Essex boy, 12, who died suddenly ‘spent 11 hours’ unattended in …
A young boy who tragically collapsed and died at an Essex school was left unattended in the lift of a hospital for "around 11 hours", a court has heard. Ryan Heffernan-Surplice, 12, sadly died on March 28, 2022, at Shoeburyness High School after "slumping to the ground" suddenly.
A hearing at Essex Coroner's Court in Chelmsford heard on Friday (May 26) that Ryan had eaten his lunch, did not seem to be unwell and was playing with friends shortly before the incident. When he sadly collapsed, a teacher began providing immediate basic life support before an off-duty paramedic who was nearby provided further assistance.
Ryan, who was in Year Seven at Shoeburyness High School, was said to have no underlying health conditions which might have contributed to his death.
During the hearing, Coroner Sonia Hayes raised concern over a period of time in which Ryan's deceased body was said to have been left unattended whilst at a hospital, where he was undergoing a CT scan prior to a physical post-mortem examination. "In this case it did not impact the cause of death, but in another case it might," she said.
Pathologists who carried out post-mortems both agreed that this incident did not affect their examinations into investigating Ryan's cause of death.
Dr Liina Palm, giving evidence, referred to this by saying there was "a period of trouble staffing in the mortuary" and that, on his return journey from the scan, he was "left on his trolley in the lift".
Dr Martin Goddard added that there was no "significant decomposition" and that he was "completely unaware that it had happened and there was nothing which made me think this had not been properly stored or preserved."
Speaking on behalf of the hospital, a spokesperson said there had been "a situation" on the day of Ryan's arrival and that they had "half the number of staff that were due to be on duty".
Addressing the court, he said the lift would have taken Ryan down one floor, a journey which would have taken "a minute or so" to walk the same distance - something which an attendant would have had to do due to there not being enough room for them to be in the lift alongside a patient.
At some point, however, the attendant "regrettably got caught up elsewhere", was no longer on duty and they "did not have a handover procedure in place". Ryan was found again when someone needed to use the trolley that he was in, "around 11 hours" later.
An investigation into the circumstances of the incident was carried out by the hospital trust, which included them reporting themselves to both the police and to the regulator.
Mr Ifederu said: "One of the things this investigation has shone a light on is that we did not have a proper process in place.

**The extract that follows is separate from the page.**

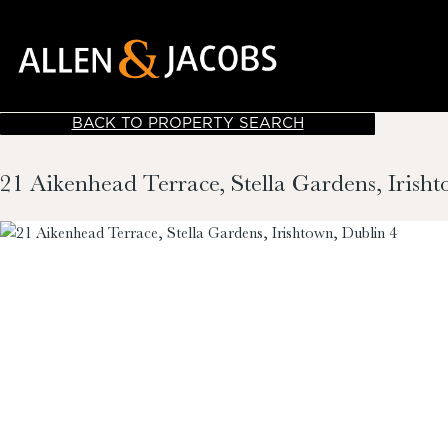
BACK TO PROPERTY SEARCH
21 Aikenhead Terrace, Stella Gardens, Irish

All our policies for communication and cooperation are being reviewed and we are using this as a point of reference for our learning.”
"I am very confident this won’t happen again. We had a very clear gap in the system that had to be filled."
Ryan was sadly 'not able to be helped'
Concluding the inquest hearing, Coroner Hayes said: "Ryan Heffernan-Surplice was a 12-year-old boy who lived at home with his parents and the rest of his family. He appeared to be a healthy boy with no health concerns.
"He was at school on March 28, 2022, and was outside playing with his friends. I am satisfied that nothing untoward happened. He appeared to bend over and clutch his chest, before quickly recovering and playing again.
"But very sadly he collapsed again. There were no injuries internally or externally. When he collapsed, a teacher was very quickly on the scene and almost immediately took urgent action. A paramedic attended within a few minutes.
"I'm satisfied that the call was at 13:16 and a paramedic there by 13:18. The helicopter was summoned very quickly, almost immediately, and I'm satisfied that the East of England Ambulance Service were already there providing care to Ryan.
"I'm satisfied that a short-term, ten second return of a heartbeat, was purely due to administered adrenaline. Essex Police investigated and there was no third party involvement."
Coroner Hayes added: "There are sadly a number of cardiac arrhythmic death syndrome which can cause sudden collapses and deaths, often coming without warning. I’m satisfied that’s what happened in Ryan’s case. It’s very tragic for Ryan’s family as he had all the hopes and dreams that his family had for him.
"I’m satisfied that he was not able to be helped. We’ve heard from Dr Goddard that it was a natural cause and no-one could have known. I’m going to say that even if someone had alerted someone, he would not have been saved."